Il ne fait aucun doute que cette question, éminemment politique, nous concerne tous, en cela qu’elle appelle à une réflexion plus large sur notre capacité à faire société dans un monde divisé par nature, dans lequel la place de la vérité se voit toujours plus restreinte. La crise sanitaire n’a fait qu’approfondir les antagonismes qui marquent notre société depuis des décennies, mais elle a cela d’inquiétant qu’elle n’a pas empêché une partie considérable de la population de marquer son opposition aux mesures du gouvernement avec une violence peu commune pour notre pays. Les Suisses, longtemps si fiers de leurs institutions, héritage d’une longue tradition de compromis et de modération politique, sont aujourd’hui nombreux à se défier de leurs autorités. Ainsi, l’accusation de “dictature”, régulièrement émise à l’encontre du Conseil fédéral, doit nous faire prendre conscience de la radicalisation effarante à laquelle est aujourd’hui soumis notre débat public.

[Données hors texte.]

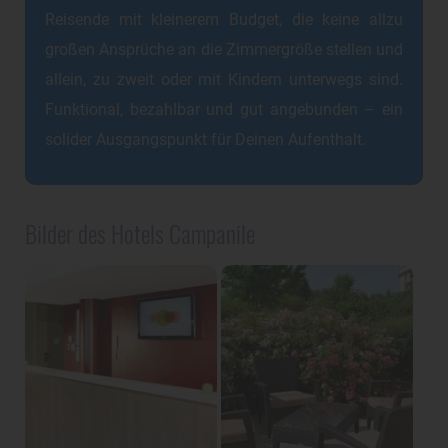
Reisende mit kleinerem Budget, die keine allzu
großen Ansprüche an die Zimmergröße stellen und
allein, zu zweit oder mit Kindern unterwegs sind.
Funktional, bezahlbar und gut angebunden – ein
solider Ausgangspunkt für Deinen Aufenthalt.
Bilder des Hotels Campanile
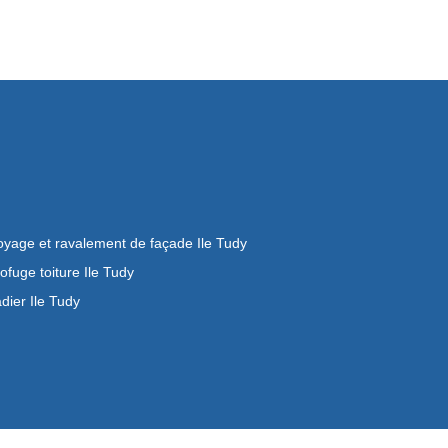
oyage et ravalement de façade Ile Tudy
ofuge toiture Ile Tudy
dier Ile Tudy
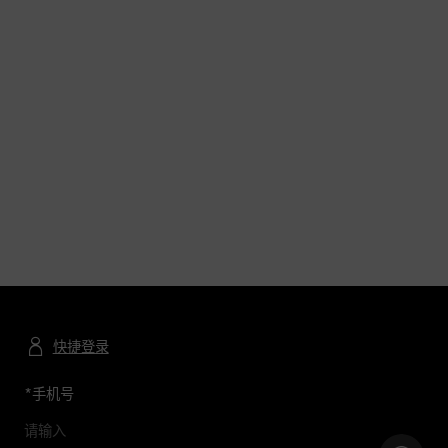
快捷登录
*
手机号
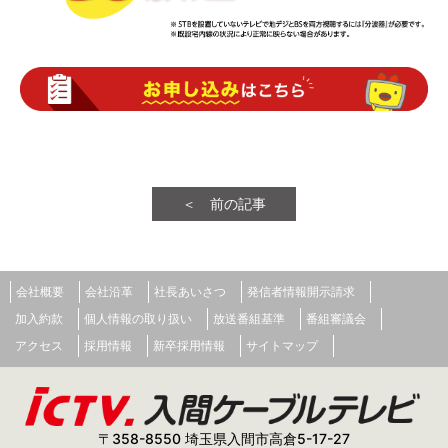
＜ 前の記事
会社概要
会社沿革
社長あいさつ
発信者情報開示請求
加入約款
個人情報の取り扱い
放送番組基準
番組審議会
アクセス
採用情報
新卒採用情報
サイトマップ
〒358-8550 埼玉県入間市高倉5-17-27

Il est évident que notre pays a toujours été marqué par de profondes divisions sociales et culturelles. Notre unité artificielle, faite de diversité, fonde notre identité commune, puisque comme peu d’autres nations, la Suisse tire sa force de l’institutionnalisation de ses contradictions internes. L’Etat fédéral que nous connaissons est le fruit d’une guerre civile. En outre, certaines questions touchant à notre identité, telle que l’histoire contrastée de nos relations avec l’Allemagne pendant la seconde guerre mondiale, ont pu être résolues grâce à un travail de mémoire honnête et détaillé.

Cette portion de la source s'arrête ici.